◆ WHAT TO PRODUCE
All records below are to be transcribed exactly, with every picture left out.

◆ AVAILABLE DATA
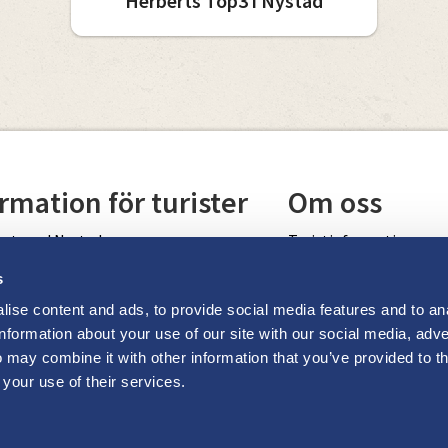
Herberts Top3 i Nystad
rmation för turister
Om oss
ant med Nystad
Turistinformation
Cookiepolicy
s
ise content and ads, to provide social media features and to an
kar
information about your use of our site with our social media, adve
 may combine it with other information that you’ve provided to t
Uusikaupunki
 your use of their services.
angskalender
ituusikaupunki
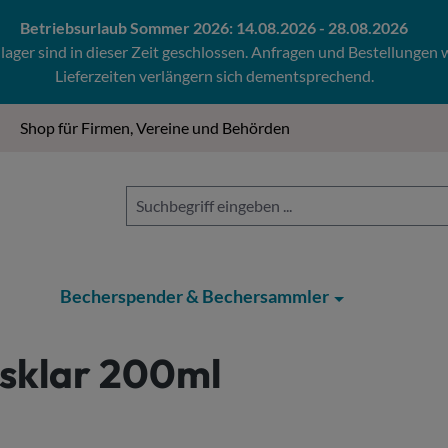
Betriebsurlaub Sommer 2026: 14.08.2026 - 28.08.2026
ger sind in dieser Zeit geschlossen. Anfragen und Bestellungen
Lieferzeiten verlängern sich dementsprechend.
Shop für Firmen, Vereine und Behörden
Becherspender & Bechersammler
sklar 200ml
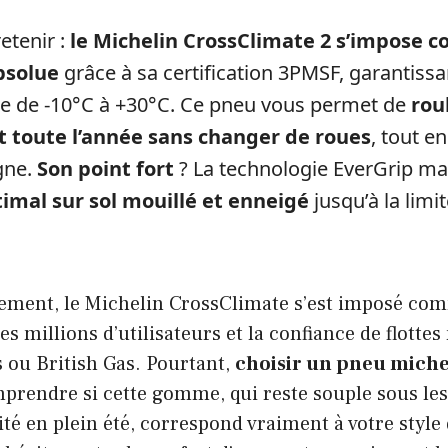
retenir :
le Michelin CrossClimate 2 s’impose 
bsolue
grâce à sa certification 3PMSF, garantiss
ale de -10°C à +30°C. Ce pneu vous permet de
rou
 toute l’année sans changer de roues
, tout e
gne.
Son point fort
? La technologie EverGrip ma
imal sur sol mouillé et enneigé
jusqu’à la limi
ement, le Michelin CrossClimate s’est imposé co
es millions d’utilisateurs et la confiance de flotte
ou British Gas. Pourtant,
choisir un pneu michel
rendre si cette gomme, qui reste souple sous les
ité en plein été, correspond vraiment à votre style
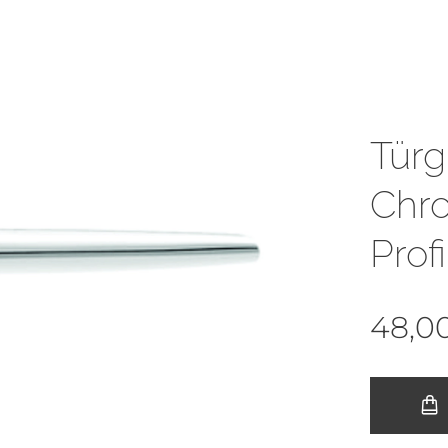
Türgr
Chro
Prof
48,0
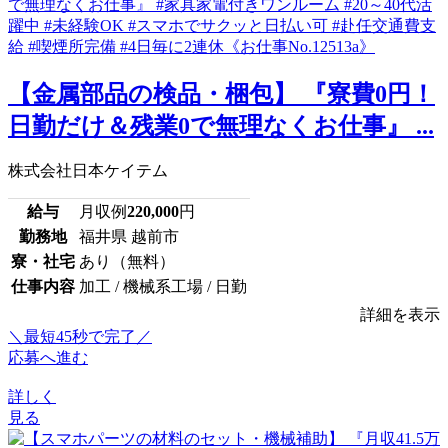
【金属部品の検品・梱包】 『寮費0円！
日勤だけ＆残業0で無理なくお仕事』 ...
株式会社日本ケイテム
給与
月収例
220,000
円
勤務地
福井県 越前市
寮・社宅
あり（無料）
仕事内容
加工 / 機械系工場 / 日勤
詳細を表示
＼最短45秒で完了／
応募へ進む
詳しく
見る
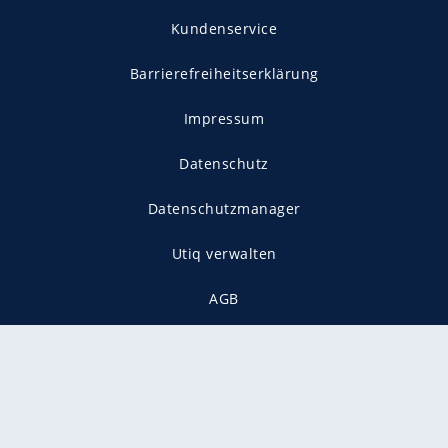
Kundenservice
Barrierefreiheitserklärung
Impressum
Datenschutz
Datenschutzmanager
Utiq verwalten
AGB
Gender-Hinweis
Presse
Mediadaten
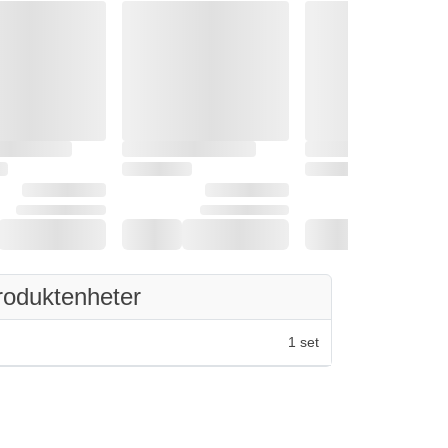
roduktenheter
1 set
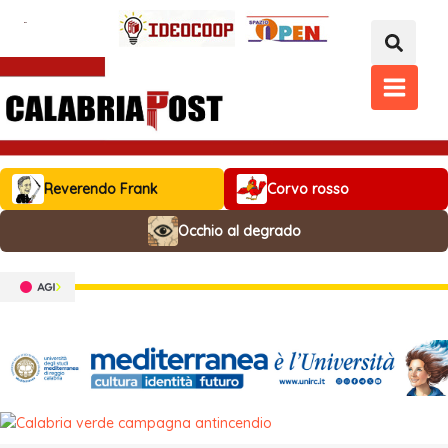
Vai
al
contenuto
MAIN
MENU
Reverendo Frank
Corvo rosso
Occhio al degrado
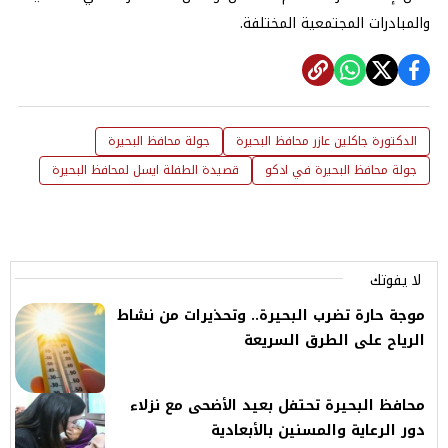
والمبادرات المجتمعية المختلفة.
الدكتورة جاكلين عازر محافظ البحيرة
جولة محافظ البحيرة
جولة محافظ البحيرة في ادكو
قصيدة الطفلة ايسل لمحافظ البحيرة
لا يفوتك
موجة حارة تضرب البحيرة.. وتحذيرات من نشاط
الرياح على الطرق السريعة
محافظ البحيرة تحتفل بعيد الأضحى مع نزلاء
دور الرعاية والمسنين بالأبعادية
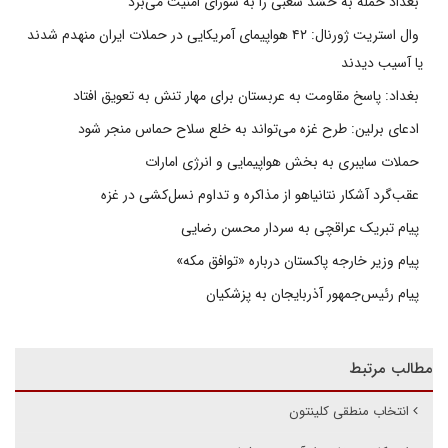
بغداد حمله به حشد شعبی را به شورای امنیت می‌برد
وال استریت ژورنال: ۴۲ هواپیمای آمریکایی در حملات ایران منهدم شدند
یا آسیب دیدند
بغداد: پاسخ مقاومت به عربستان برای مهار تنش به تعویق افتاد
ادعای برلین: طرح غزه می‌تواند به خلع سلاح حماس منجر شود
حملات سایبری به بخش هواپیمایی و انرژی امارات
عقب‌گرد آشکار نتانیاهو از مذاکره و تداوم نسل‌کشی در غزه
پیام تبریک عراقچی به سردار محسن رضایی
پیام وزیر خارجه پاکستان درباره «توافق مکه»
پیام رئیس‌جمهور آذربایجان به پزشکیان
مطالب مرتبط
انتخاب منطقی کلینتون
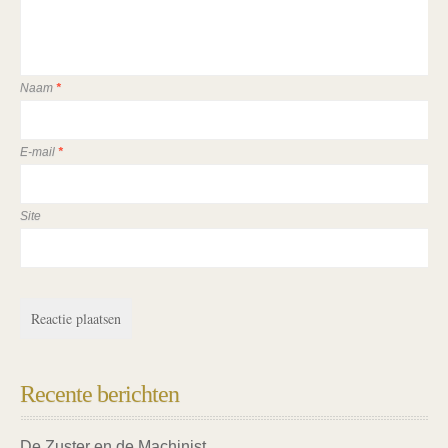
Naam
*
E-mail
*
Site
Recente berichten
De Zuster en de Machinist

◆ ANSWER FOR THE TASK
Herberts Top3 i Nystad
rmation för turister
Om oss
ant med Nystad
Turistinformation
Cookiepolicy
s
ise content and ads, to provide social media features and to an
kar
information about your use of our site with our social media, adve
 may combine it with other information that you’ve provided to t
Uusikaupunki
 your use of their services.
angskalender
ituusikaupunki
Betriebsurlaub Sommer 2026: 14.08.2026 - 28.08.2026
ger sind in dieser Zeit geschlossen. Anfragen und Bestellungen
Lieferzeiten verlängern sich dementsprechend.
Shop für Firmen, Vereine und Behörden
Becherspender & Bechersammler
sklar 200ml
retenir :
le Michelin CrossClimate 2 s’impose 
bsolue
grâce à sa certification 3PMSF, garantiss
ale de -10°C à +30°C. Ce pneu vous permet de
rou
 toute l’année sans changer de roues
, tout e
gne.
Son point fort
? La technologie EverGrip ma
imal sur sol mouillé et enneigé
jusqu’à la limi
ement, le Michelin CrossClimate s’est imposé co
es millions d’utilisateurs et la confiance de flotte
ou British Gas. Pourtant,
choisir un pneu michel
rendre si cette gomme, qui reste souple sous les
ité en plein été, correspond vraiment à votre style
Türgr
Chro
Prof
48,0
【金属部品の検品・梱包】 『寮費0円！
日勤だけ＆残業0で無理なくお仕事』 ...
株式会社日本ケイテム
給与
月収例
220,000
円
勤務地
福井県 越前市
寮・社宅
あり（無料）
仕事内容
加工 / 機械系工場 / 日勤
詳細を表示
＼最短45秒で完了／
応募へ進む
詳しく
見る
Kundenservice
Barrierefreiheitserklärung
Impressum
Datenschutz
Datenschutzmanager
Utiq verwalten
AGB
Gender-Hinweis
Presse
Mediadaten
roduktenheter
1 set
Vai
al
contenuto
MAIN
MENU
Reverendo Frank
Corvo rosso
Occhio al degrado
والمبادرات المجتمعية المختلفة.
الدكتورة جاكلين عازر محافظ البحيرة
جولة محافظ البحيرة
جولة محافظ البحيرة في ادكو
قصيدة الطفلة ايسل لمحافظ البحيرة
لا يفوتك
موجة حارة تضرب البحيرة.. وتحذيرات من نشاط
الرياح على الطرق السريعة
محافظ البحيرة تحتفل بعيد الأضحى مع نزلاء
دور الرعاية والمسنين بالأبعادية
بغداد حمله به حشد شعبی را به شورای امنیت می‌برد
وال استریت ژورنال: ۴۲ هواپیمای آمریکایی در حملات ایران منهدم شدند
یا آسیب دیدند
بغداد: پاسخ مقاومت به عربستان برای مهار تنش به تعویق افتاد
ادعای برلین: طرح غزه می‌تواند به خلع سلاح حماس منجر شود
حملات سایبری به بخش هواپیمایی و انرژی امارات
عقب‌گرد آشکار نتانیاهو از مذاکره و تداوم نسل‌کشی در غزه
پیام تبریک عراقچی به سردار محسن رضایی
پیام وزیر خارجه پاکستان درباره «توافق مکه»
پیام رئیس‌جمهور آذربایجان به پزشکیان
مطالب مرتبط
انتخاب منطقی کلینتون
Naam
*
E-mail
*
Site
Recente berichten
De Zuster en de Machinist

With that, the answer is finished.